Par Philippe Guillaume
Karen Irvine, conservatrice et directrice associée du Museum of Contemporary Photography (MoCP) de Chicago, raconte que c’est après avoir vu le travail de Sohei Nishino en Corée, en 2010, et lu les écrits de Rebecca Solnit que l’idée de monter l’exposition Of Walking lui est venue1. Nishino est l’un des huit artistes contemporains de renommée internationale dont les œuvres figuraient dans cette exposition. Les photographies, vidéos, panneaux électroniques et objets présentés dans le cadre de Of Walking font émerger le concept d’un espace théorique qui enrichit les œuvres exposées au-delà de leurs attributs formels. Edward Soja nomme cet espace – qui est non pas uniquement central, ni exclusivement marginal, mais les deux à la fois – le « tiers espace2 ».
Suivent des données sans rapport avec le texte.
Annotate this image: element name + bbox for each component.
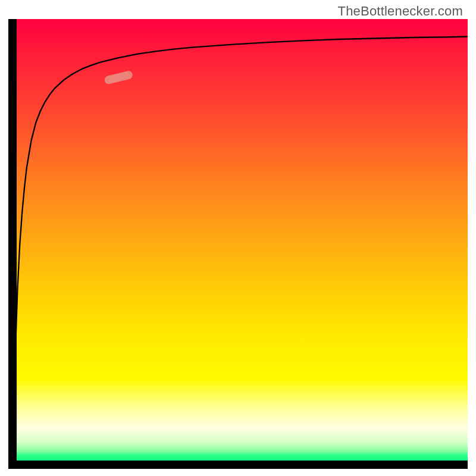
- attribution-text: TheBottlenecker.com: [338, 4, 463, 19]
- x-axis: [8, 461, 468, 469]
- chart-background-gradient: [8, 19, 468, 469]
- chart-container: [8, 19, 468, 469]
- y-axis: [8, 19, 17, 469]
C’est dans l’ouvrage de Solnit L’art de marcher, qui, dès sa publication en 2000, suscita un intérêt marqué et généralisé pour la marche à pied, que se trouvent les prémisses dialectiques du projet d’Irvine. Le texte de Solnit est effectivement une référence incontournable dans toute discussion sur ce sujet. Son étude examine l’histoire de la marche selon différentes perspectives, et montre à quel point l’agentivité de cet acte élémentaire est un facteur de développement social et culturel. Elle traite d’artistes dont le travail a un lien avec la photographie et qui ont tous été actifs au cours de la seconde moitié du xxe siècle, notamment Vito Acconci, Sophie Calle et Hamish Fulton, lesquels sont également connus pour l’agentivité conceptuelle de leur démarche. Ils se rattachent d’ailleurs à une mouvance artistique dont parle Solnit : « Dans les années soixante […], la marche vit s’ouvrir un domaine entièrement nouveau pour elle, celui de l’art 3. » Cependant, le lien entre la photographie et la marche précède l’apparition de la déambulation dans le monde de l’art.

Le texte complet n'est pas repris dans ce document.